What the answer must hold is the line containing "Продажи товаров военного назначения" and all lines after it through the end of the listing, copied exactly, with pictures left out.

##############################

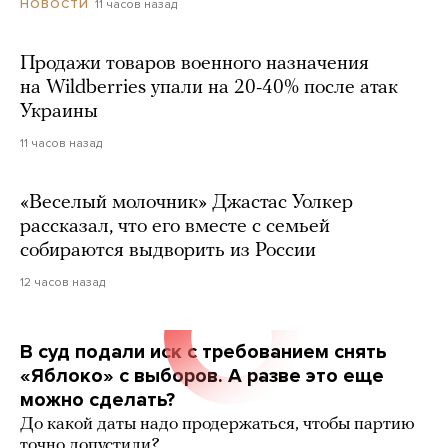
11 часов назад
НОВОСТИ
Продажи товаров военного назначения
на Wildberries упали на 20-40% после атак
Украины
11 часов назад
«Веселый молочник» Джастас Уолкер
рассказал, что его вместе с семьей
собираются выдворить из России
12 часов назад
В суд подали иск с требованием снять
«Яблоко» с выборов. А разве это еще
можно сделать?
До какой даты надо продержаться, чтобы партию
точно допустили?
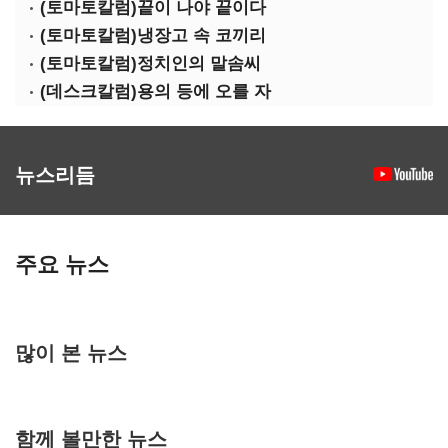
(토마토칼럼)끝이 나야 끝이다
(토마토칼럼)냉장고 속 코끼리
(토마토칼럼)정치인의 말솜씨
(데스크칼럼)용의 등에 오를 자
뉴스리듬
주요 뉴스
많이 본 뉴스
함께 볼만한 뉴스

##############################

Finished task:
Продажи товаров военного назначения
на Wildberries упали на 20-40% после атак
Украины
11 часов назад
«Веселый молочник» Джастас Уолкер
рассказал, что его вместе с семьей
собираются выдворить из России
12 часов назад
В суд подали иск с требованием снять
«Яблоко» с выборов. А разве это еще
можно сделать?
До какой даты надо продержаться, чтобы партию
точно допустили?
(토마토칼럼)끝이 나야 끝이다
(토마토칼럼)냉장고 속 코끼리
(토마토칼럼)정치인의 말솜씨
(데스크칼럼)용의 등에 오를 자
뉴스리듬
주요 뉴스
많이 본 뉴스
함께 볼만한 뉴스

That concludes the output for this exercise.